Now, with the advent and continued growth of the interest only
loan, the benefit has just swung in the taxpayer's favor. But,
is the trade-off worth the cost? Interest only loans mean to the
average home owner that there mortgage debt will last longer,
well past the number of years of a standard adjustable rate
mortgage or fixed rate mortgage. Yes, the interest deduction is
greater, but what is the cost of the missed opportunity to do
something else with your money, 10 or 15 years from now? Will
the tax benefit outweigh the financial cost of adding 10 or 15
years to the life of your mortgage?
Very few consumers are actually as tax savvy as they need to be,
in the area of mortgage interest deduction and how to calculate
actual savings. This means that very few consumers are actually
aware of the real benefits and the real costs associated with
their mortgage and their tax status. How can you determine the
real benefit? It will require some effort on your part, in one
of two ways: You can educate yourself about the tax and mortgage
regulations, or you can seek the advice of a trusted financial
advisor. The keyword here is trusted. You must take the time to
establish a relationship with a financial advisor with whom you
feel comfortable, and with whom you can communicate and trust.

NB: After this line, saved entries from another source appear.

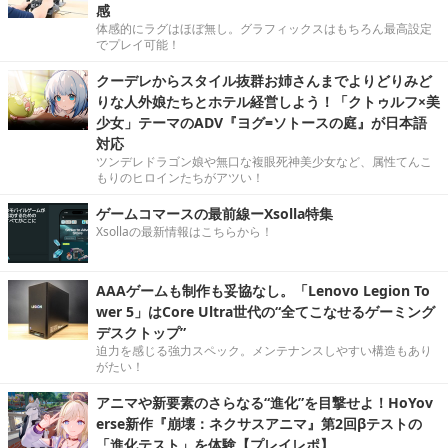
感
体感的にラグはほぼ無し。グラフィックスはもちろん最高設定
でプレイ可能！
クーデレからスタイル抜群お姉さんまでよりどりみど
りな人外娘たちとホテル経営しよう！「クトゥルフ×美
少女」テーマのADV『ヨグ=ソトースの庭』が日本語
対応
ツンデレドラゴン娘や無口な複眼死神美少女など、属性てんこ
もりのヒロインたちがアツい！
ゲームコマースの最前線ーXsolla特集
Xsollaの最新情報はこちらから！
AAAゲームも制作も妥協なし。「Lenovo Legion To
wer 5」はCore Ultra世代の“全てこなせるゲーミング
デスクトップ”
迫力を感じる強力スペック。メンテナンスしやすい構造もあり
がたい！
アニマや新要素のさらなる“進化”を目撃せよ！HoYov
erse新作『崩壊：ネクサスアニマ』第2回βテストの
「進化テスト」を体験【プレイレポ】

The information that you provide to a financial advisor or tax
analyst, will enable them to give you advice that fits your
individual and unique situation. Every individual situation is
different, and much of the tax benefit is dependent upon your
individual income levels.
There is often a real seesaw in this relationship. In the early
years, when your earnings are low, your tax benefit from
mortgage interest paid is much greater. Then, as you age and
your wage earning potential increases, your benefit from the
mortgage interest deduction decreases. Unless of course, you can
find a way to drastically reduce your adjusted gross income.
Many individuals do this through the option of self-employment.

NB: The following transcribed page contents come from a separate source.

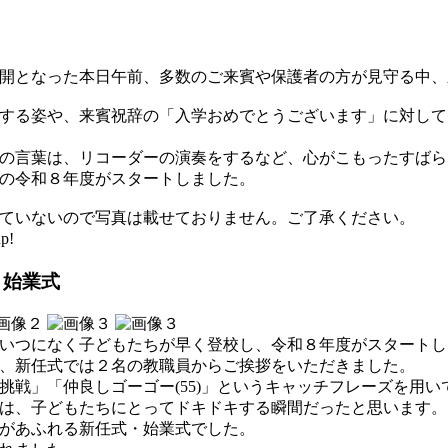
開となった本日午前、多数のご来賓や保護者の方が見守る中、
する姿や、来賓祝辞の「入学おめでとうございます」に対して
迎の言葉は、リコーダーの演奏をするなど、心がこもったすば
ての令和８年度がスタートしました。
ていないので写真は載せておりません。ご了承ください。
p!
・始業式
いつになく子どもたちが早く登校し、令和８年度がスタートし
、新任式では２名の教職員からご挨拶をいただきました。
挑戦」「仲良しゴーゴー(55)」というキャッチフレーズを用
は、子どもたちにとってドキドキする瞬間だったと思います。
があふれる新任式・始業式でした。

This makes better use of your income dollars, and allows for a
greater tax deduction on home mortgage interest.
The most important thing you can do for your financial health is
to seek the advice of a trained professional, early in your
adult life. Many decisions that you make during your twenties
and early thirties will affect your financial health and your
tax liability levels for 20 or 30 years to come. Your mortgage
is one of those decisions.
Interest only loans, fixed rate mortgages, adjustable mortgages,
or any of the other many options available to borrowers will
have a different affect upon your individual situation. Many of
these loans are structured to provide an imbalance of interest
versus principal allotment of the payment total, during the
first few years of the loan. The interest only loan is just
that: all of your monthly payment is an interest payment on the
principal. And yes, under the right conditions this is a truly
great benefit when you file your income tax return; but the
keyword is the "right" conditions. Otherwise, you're not reaping
the benefit you could possibly receive had you chosen a
different loan option, or if your income levels were different.
I make no pretense that the American Tax System is a tangled
web, and a maze of tax codes, laws, and regulations. But there
is benefit to the mortgage interest and your tax liability, if
you take the time to discover exactly what your options are, and
how to best benefit from all the choices you have.